• **WORK REQUEST**
Up to and including the line with "Image resolution: width=2576", restate the material below word for word, beginning with its first line.
□ □ □
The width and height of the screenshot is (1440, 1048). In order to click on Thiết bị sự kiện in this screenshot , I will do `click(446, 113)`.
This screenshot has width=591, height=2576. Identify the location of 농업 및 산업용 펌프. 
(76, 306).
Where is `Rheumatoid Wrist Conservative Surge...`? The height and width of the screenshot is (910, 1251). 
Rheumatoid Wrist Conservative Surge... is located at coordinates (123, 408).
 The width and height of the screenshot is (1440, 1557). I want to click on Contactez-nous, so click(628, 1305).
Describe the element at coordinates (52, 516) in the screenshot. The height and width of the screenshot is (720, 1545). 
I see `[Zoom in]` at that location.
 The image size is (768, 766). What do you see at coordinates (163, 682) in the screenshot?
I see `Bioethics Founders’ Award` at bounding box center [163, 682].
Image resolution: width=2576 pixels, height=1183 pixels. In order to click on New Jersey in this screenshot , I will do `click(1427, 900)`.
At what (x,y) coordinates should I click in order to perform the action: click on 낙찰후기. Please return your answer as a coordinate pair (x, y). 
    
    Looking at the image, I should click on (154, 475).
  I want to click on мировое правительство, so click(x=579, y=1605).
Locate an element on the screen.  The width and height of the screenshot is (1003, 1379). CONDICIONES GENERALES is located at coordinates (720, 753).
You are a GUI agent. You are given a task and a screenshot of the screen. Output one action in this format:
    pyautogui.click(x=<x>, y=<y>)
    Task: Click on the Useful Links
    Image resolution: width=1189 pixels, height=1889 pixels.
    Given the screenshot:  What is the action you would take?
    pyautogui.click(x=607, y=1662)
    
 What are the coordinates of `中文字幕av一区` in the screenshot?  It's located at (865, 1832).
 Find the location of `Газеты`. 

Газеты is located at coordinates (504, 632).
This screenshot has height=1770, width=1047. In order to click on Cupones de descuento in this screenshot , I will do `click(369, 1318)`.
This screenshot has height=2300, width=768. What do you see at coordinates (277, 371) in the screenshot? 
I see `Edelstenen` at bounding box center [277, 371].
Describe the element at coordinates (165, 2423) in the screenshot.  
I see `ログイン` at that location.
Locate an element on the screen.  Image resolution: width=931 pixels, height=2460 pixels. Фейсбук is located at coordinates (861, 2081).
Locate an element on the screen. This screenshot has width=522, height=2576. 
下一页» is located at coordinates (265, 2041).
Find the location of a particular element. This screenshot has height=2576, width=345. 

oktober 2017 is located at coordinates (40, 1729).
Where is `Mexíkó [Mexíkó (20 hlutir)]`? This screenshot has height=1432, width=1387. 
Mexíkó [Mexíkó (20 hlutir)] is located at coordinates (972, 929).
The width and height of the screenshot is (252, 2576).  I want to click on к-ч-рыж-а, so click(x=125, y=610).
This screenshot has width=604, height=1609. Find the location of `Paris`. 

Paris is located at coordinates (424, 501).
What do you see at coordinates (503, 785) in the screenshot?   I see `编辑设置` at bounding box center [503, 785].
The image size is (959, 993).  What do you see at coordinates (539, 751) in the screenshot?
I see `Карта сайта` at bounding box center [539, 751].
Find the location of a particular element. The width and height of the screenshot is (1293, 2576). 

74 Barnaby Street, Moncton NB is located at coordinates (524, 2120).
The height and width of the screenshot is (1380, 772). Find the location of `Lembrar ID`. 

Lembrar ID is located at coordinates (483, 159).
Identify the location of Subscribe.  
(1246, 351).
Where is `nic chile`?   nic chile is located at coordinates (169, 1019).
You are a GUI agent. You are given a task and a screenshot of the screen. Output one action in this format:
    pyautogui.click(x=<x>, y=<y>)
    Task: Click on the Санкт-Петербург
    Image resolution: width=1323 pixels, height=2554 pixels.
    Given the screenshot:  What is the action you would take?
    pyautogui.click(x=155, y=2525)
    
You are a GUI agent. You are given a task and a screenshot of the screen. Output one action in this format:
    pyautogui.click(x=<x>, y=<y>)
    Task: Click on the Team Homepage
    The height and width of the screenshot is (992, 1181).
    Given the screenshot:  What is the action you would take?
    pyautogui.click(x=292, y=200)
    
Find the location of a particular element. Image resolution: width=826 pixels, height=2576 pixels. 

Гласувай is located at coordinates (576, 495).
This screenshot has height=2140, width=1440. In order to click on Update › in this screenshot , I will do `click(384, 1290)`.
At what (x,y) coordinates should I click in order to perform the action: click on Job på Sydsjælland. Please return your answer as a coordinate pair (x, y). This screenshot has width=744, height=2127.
□ □ □
• **RESULT**
The width and height of the screenshot is (1440, 1048). In order to click on Thiết bị sự kiện in this screenshot , I will do `click(446, 113)`.
This screenshot has width=591, height=2576. Identify the location of 농업 및 산업용 펌프. 
(76, 306).
Where is `Rheumatoid Wrist Conservative Surge...`? The height and width of the screenshot is (910, 1251). 
Rheumatoid Wrist Conservative Surge... is located at coordinates (123, 408).
 The width and height of the screenshot is (1440, 1557). I want to click on Contactez-nous, so click(628, 1305).
Describe the element at coordinates (52, 516) in the screenshot. The height and width of the screenshot is (720, 1545). 
I see `[Zoom in]` at that location.
 The image size is (768, 766). What do you see at coordinates (163, 682) in the screenshot?
I see `Bioethics Founders’ Award` at bounding box center [163, 682].
Image resolution: width=2576 pixels, height=1183 pixels. In order to click on New Jersey in this screenshot , I will do `click(1427, 900)`.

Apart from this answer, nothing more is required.